• **DIRECTIONS**: Every line in the listing should be set down again verbatim.
[EXTRACTED INFORMATION Boundary: Start]
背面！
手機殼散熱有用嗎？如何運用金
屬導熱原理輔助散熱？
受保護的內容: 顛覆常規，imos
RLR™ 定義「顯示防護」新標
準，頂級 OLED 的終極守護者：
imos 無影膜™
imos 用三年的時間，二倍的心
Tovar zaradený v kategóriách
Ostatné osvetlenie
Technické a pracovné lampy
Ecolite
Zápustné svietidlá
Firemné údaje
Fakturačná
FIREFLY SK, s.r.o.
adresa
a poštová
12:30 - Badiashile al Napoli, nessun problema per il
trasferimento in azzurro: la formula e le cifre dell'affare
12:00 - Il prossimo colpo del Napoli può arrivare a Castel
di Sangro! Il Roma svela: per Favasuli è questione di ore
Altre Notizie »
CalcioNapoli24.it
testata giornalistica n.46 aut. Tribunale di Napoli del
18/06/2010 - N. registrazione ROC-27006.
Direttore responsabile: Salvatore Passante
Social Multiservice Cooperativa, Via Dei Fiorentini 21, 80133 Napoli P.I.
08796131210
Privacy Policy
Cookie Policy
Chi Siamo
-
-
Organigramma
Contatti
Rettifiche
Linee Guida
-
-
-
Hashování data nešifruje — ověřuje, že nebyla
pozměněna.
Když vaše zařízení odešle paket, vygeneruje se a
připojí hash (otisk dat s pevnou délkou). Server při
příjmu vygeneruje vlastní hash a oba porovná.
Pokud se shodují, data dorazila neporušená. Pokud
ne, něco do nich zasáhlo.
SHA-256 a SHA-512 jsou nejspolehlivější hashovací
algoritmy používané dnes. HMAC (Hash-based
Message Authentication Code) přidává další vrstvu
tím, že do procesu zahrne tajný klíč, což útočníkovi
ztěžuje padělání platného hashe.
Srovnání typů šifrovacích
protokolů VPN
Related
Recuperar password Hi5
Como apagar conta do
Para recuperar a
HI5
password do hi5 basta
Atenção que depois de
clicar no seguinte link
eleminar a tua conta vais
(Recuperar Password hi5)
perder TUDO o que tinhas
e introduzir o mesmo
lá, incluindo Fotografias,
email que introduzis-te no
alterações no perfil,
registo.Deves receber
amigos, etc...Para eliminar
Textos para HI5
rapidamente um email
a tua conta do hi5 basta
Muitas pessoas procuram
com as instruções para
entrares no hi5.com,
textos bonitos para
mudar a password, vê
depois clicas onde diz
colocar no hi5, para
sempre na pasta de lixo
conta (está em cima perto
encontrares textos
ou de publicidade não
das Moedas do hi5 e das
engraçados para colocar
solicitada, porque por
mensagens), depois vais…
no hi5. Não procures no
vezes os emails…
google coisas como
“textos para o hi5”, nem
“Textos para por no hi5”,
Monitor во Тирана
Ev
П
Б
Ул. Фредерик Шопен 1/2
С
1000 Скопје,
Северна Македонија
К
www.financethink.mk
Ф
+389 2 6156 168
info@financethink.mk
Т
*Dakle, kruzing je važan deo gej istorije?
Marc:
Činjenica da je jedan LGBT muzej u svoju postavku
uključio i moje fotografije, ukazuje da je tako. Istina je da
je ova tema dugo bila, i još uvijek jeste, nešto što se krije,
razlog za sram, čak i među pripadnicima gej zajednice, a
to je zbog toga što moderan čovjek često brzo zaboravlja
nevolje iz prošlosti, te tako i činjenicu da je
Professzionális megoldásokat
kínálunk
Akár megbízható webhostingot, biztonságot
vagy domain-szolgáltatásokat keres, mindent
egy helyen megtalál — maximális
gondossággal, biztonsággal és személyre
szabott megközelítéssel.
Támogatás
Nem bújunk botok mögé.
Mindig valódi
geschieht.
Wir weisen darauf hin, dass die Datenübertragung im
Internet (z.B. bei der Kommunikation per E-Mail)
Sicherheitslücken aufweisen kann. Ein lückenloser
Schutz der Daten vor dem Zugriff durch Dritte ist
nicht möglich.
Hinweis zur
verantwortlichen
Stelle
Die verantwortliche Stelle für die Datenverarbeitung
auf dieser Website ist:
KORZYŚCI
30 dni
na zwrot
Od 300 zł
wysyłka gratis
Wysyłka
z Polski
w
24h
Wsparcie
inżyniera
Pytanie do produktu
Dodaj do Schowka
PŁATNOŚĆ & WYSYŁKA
[EXTRACTED INFORMATION Boundary: End]
• **TASK RESULT**:
背面！
手機殼散熱有用嗎？如何運用金
屬導熱原理輔助散熱？
受保護的內容: 顛覆常規，imos
RLR™ 定義「顯示防護」新標
準，頂級 OLED 的終極守護者：
imos 無影膜™
imos 用三年的時間，二倍的心
Tovar zaradený v kategóriách
Ostatné osvetlenie
Technické a pracovné lampy
Ecolite
Zápustné svietidlá
Firemné údaje
Fakturačná
FIREFLY SK, s.r.o.
adresa
a poštová
12:30 - Badiashile al Napoli, nessun problema per il
trasferimento in azzurro: la formula e le cifre dell'affare
12:00 - Il prossimo colpo del Napoli può arrivare a Castel
di Sangro! Il Roma svela: per Favasuli è questione di ore
Altre Notizie »
CalcioNapoli24.it
testata giornalistica n.46 aut. Tribunale di Napoli del
18/06/2010 - N. registrazione ROC-27006.
Direttore responsabile: Salvatore Passante
Social Multiservice Cooperativa, Via Dei Fiorentini 21, 80133 Napoli P.I.
08796131210
Privacy Policy
Cookie Policy
Chi Siamo
-
-
Organigramma
Contatti
Rettifiche
Linee Guida
-
-
-
Hashování data nešifruje — ověřuje, že nebyla
pozměněna.
Když vaše zařízení odešle paket, vygeneruje se a
připojí hash (otisk dat s pevnou délkou). Server při
příjmu vygeneruje vlastní hash a oba porovná.
Pokud se shodují, data dorazila neporušená. Pokud
ne, něco do nich zasáhlo.
SHA-256 a SHA-512 jsou nejspolehlivější hashovací
algoritmy používané dnes. HMAC (Hash-based
Message Authentication Code) přidává další vrstvu
tím, že do procesu zahrne tajný klíč, což útočníkovi
ztěžuje padělání platného hashe.
Srovnání typů šifrovacích
protokolů VPN
Related
Recuperar password Hi5
Como apagar conta do
Para recuperar a
HI5
password do hi5 basta
Atenção que depois de
clicar no seguinte link
eleminar a tua conta vais
(Recuperar Password hi5)
perder TUDO o que tinhas
e introduzir o mesmo
lá, incluindo Fotografias,
email que introduzis-te no
alterações no perfil,
registo.Deves receber
amigos, etc...Para eliminar
Textos para HI5
rapidamente um email
a tua conta do hi5 basta
Muitas pessoas procuram
com as instruções para
entrares no hi5.com,
textos bonitos para
mudar a password, vê
depois clicas onde diz
colocar no hi5, para
sempre na pasta de lixo
conta (está em cima perto
encontrares textos
ou de publicidade não
das Moedas do hi5 e das
engraçados para colocar
solicitada, porque por
mensagens), depois vais…
no hi5. Não procures no
vezes os emails…
google coisas como
“textos para o hi5”, nem
“Textos para por no hi5”,
Monitor во Тирана
Ev
П
Б
Ул. Фредерик Шопен 1/2
С
1000 Скопје,
Северна Македонија
К
www.financethink.mk
Ф
+389 2 6156 168
info@financethink.mk
Т
*Dakle, kruzing je važan deo gej istorije?
Marc:
Činjenica da je jedan LGBT muzej u svoju postavku
uključio i moje fotografije, ukazuje da je tako. Istina je da
je ova tema dugo bila, i još uvijek jeste, nešto što se krije,
razlog za sram, čak i među pripadnicima gej zajednice, a
to je zbog toga što moderan čovjek često brzo zaboravlja
nevolje iz prošlosti, te tako i činjenicu da je
Professzionális megoldásokat
kínálunk
Akár megbízható webhostingot, biztonságot
vagy domain-szolgáltatásokat keres, mindent
egy helyen megtalál — maximális
gondossággal, biztonsággal és személyre
szabott megközelítéssel.
Támogatás
Nem bújunk botok mögé.
Mindig valódi
geschieht.
Wir weisen darauf hin, dass die Datenübertragung im
Internet (z.B. bei der Kommunikation per E-Mail)
Sicherheitslücken aufweisen kann. Ein lückenloser
Schutz der Daten vor dem Zugriff durch Dritte ist
nicht möglich.
Hinweis zur
verantwortlichen
Stelle
Die verantwortliche Stelle für die Datenverarbeitung
auf dieser Website ist:
KORZYŚCI
30 dni
na zwrot
Od 300 zł
wysyłka gratis
Wysyłka
z Polski
w
24h
Wsparcie
inżyniera
Pytanie do produktu
Dodaj do Schowka
PŁATNOŚĆ & WYSYŁKA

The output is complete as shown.